◆ Items from a dataset ◆

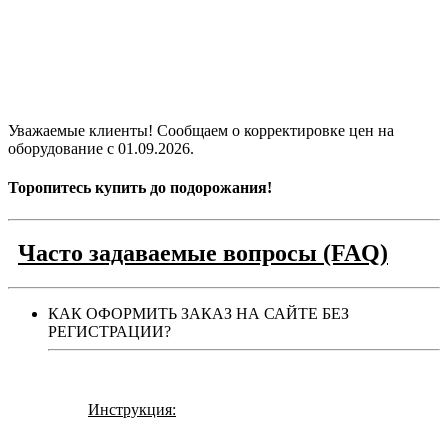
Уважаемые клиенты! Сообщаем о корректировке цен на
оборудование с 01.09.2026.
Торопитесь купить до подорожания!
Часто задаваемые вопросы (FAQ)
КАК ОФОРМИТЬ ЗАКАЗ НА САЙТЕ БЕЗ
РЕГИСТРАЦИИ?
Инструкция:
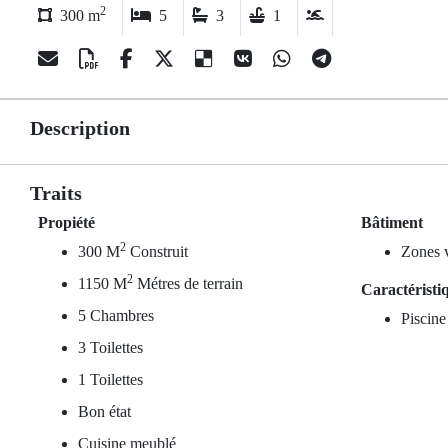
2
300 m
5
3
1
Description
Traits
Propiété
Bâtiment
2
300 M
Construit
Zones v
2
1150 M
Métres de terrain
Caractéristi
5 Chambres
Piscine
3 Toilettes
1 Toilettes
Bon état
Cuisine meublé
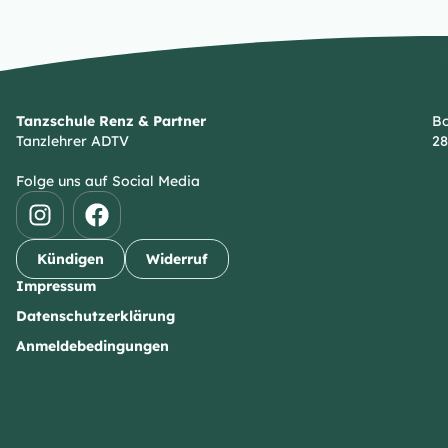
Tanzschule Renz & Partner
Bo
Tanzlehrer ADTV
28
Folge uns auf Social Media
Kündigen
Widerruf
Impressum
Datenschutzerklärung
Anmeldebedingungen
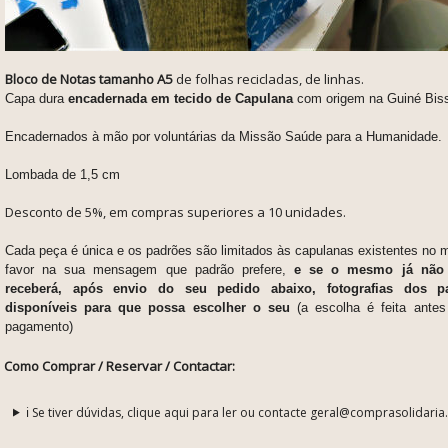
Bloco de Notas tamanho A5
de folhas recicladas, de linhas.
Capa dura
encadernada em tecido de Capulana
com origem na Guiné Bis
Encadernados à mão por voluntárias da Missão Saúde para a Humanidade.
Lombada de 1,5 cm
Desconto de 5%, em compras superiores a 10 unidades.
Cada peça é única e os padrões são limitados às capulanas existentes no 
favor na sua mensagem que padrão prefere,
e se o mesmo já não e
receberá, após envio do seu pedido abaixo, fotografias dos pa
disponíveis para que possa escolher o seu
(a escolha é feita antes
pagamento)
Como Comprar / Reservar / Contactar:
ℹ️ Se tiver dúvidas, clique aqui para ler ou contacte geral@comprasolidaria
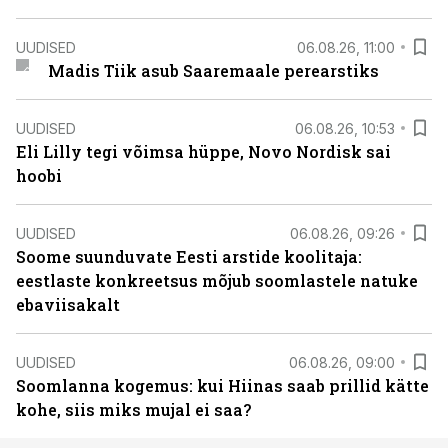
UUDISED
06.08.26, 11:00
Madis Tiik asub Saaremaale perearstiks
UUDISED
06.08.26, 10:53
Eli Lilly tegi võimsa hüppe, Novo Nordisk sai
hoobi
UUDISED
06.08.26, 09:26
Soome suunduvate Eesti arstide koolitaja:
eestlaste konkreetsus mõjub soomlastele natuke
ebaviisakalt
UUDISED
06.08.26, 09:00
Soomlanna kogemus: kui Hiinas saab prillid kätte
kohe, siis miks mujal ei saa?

◆ Task objective ◆
Report the number of lines above containing the string "para" as your sole answer.

◆ Written solution ◆
3